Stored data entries

######

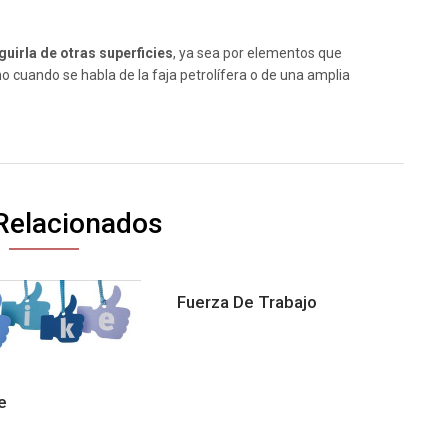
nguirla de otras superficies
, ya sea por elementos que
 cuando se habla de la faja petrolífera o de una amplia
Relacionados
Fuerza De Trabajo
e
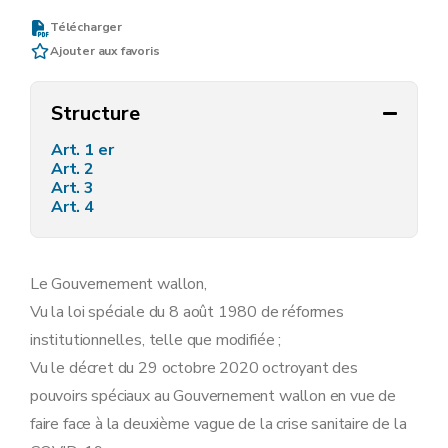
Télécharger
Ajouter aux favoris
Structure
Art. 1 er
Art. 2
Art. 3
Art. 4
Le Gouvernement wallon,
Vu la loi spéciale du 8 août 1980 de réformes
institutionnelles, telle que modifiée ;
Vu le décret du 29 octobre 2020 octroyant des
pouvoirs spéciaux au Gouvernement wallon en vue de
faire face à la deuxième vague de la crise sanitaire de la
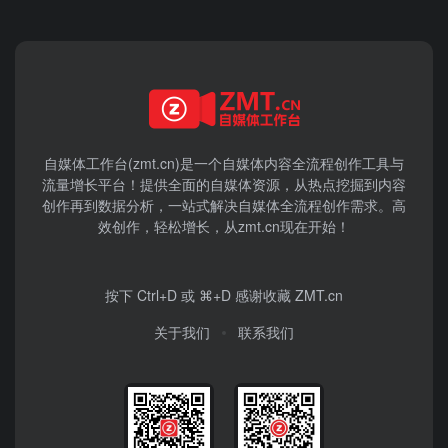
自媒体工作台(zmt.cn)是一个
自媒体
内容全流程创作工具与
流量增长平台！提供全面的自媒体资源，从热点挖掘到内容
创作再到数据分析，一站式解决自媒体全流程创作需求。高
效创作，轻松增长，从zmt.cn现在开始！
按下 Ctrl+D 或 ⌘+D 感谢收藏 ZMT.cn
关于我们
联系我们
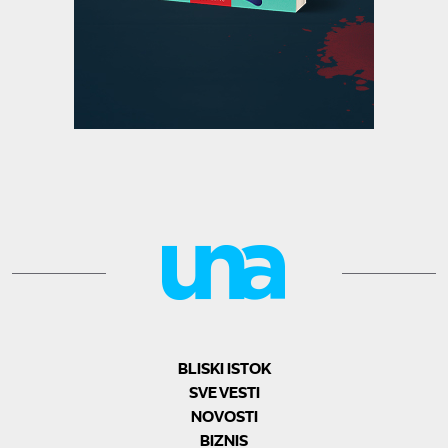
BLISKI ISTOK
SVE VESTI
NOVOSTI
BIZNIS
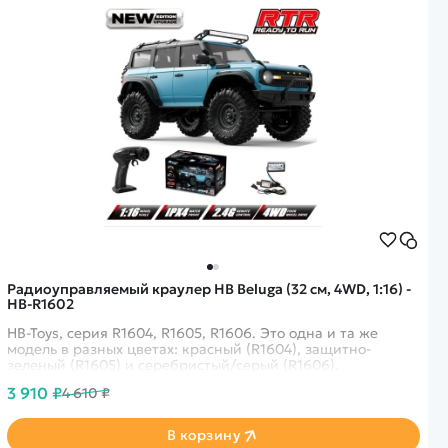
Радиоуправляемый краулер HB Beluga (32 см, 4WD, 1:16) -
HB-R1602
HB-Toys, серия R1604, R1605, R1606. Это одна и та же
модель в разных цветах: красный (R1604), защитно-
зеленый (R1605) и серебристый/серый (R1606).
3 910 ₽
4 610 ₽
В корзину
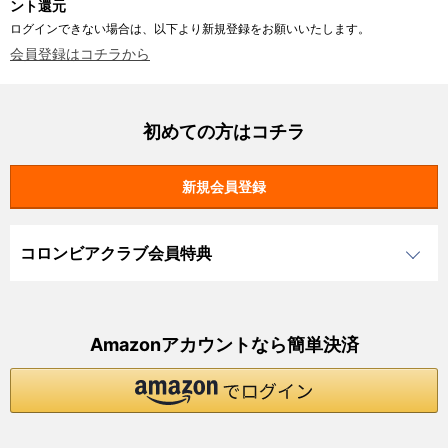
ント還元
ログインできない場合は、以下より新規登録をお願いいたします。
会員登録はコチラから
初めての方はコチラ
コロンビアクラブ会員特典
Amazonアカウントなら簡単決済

######

Your goal
Starting with the line that has "创作再到数据分析，一站式解决自媒体全流程创作需求。高" and ending with the last line of the records, retype every line exactly and only those lines. Do not include the pictures.

Response for this exercise
创作再到数据分析，一站式解决自媒体全流程创作需求。高
效创作，轻松增长，从zmt.cn现在开始！
按下 Ctrl+D 或 ⌘+D 感谢收藏 ZMT.cn
关于我们
联系我们
BLISKI ISTOK
SVE VESTI
NOVOSTI
BIZNIS
Радиоуправляемый краулер HB Beluga (32 см, 4WD, 1:16) -
HB-R1602
HB-Toys, серия R1604, R1605, R1606. Это одна и та же
модель в разных цветах: красный (R1604), защитно-
зеленый (R1605) и серебристый/серый (R1606).
3 910 ₽
4 610 ₽
В корзину
ント還元
ログインできない場合は、以下より新規登録をお願いいたします。
会員登録はコチラから
初めての方はコチラ
コロンビアクラブ会員特典
Amazonアカウントなら簡単決済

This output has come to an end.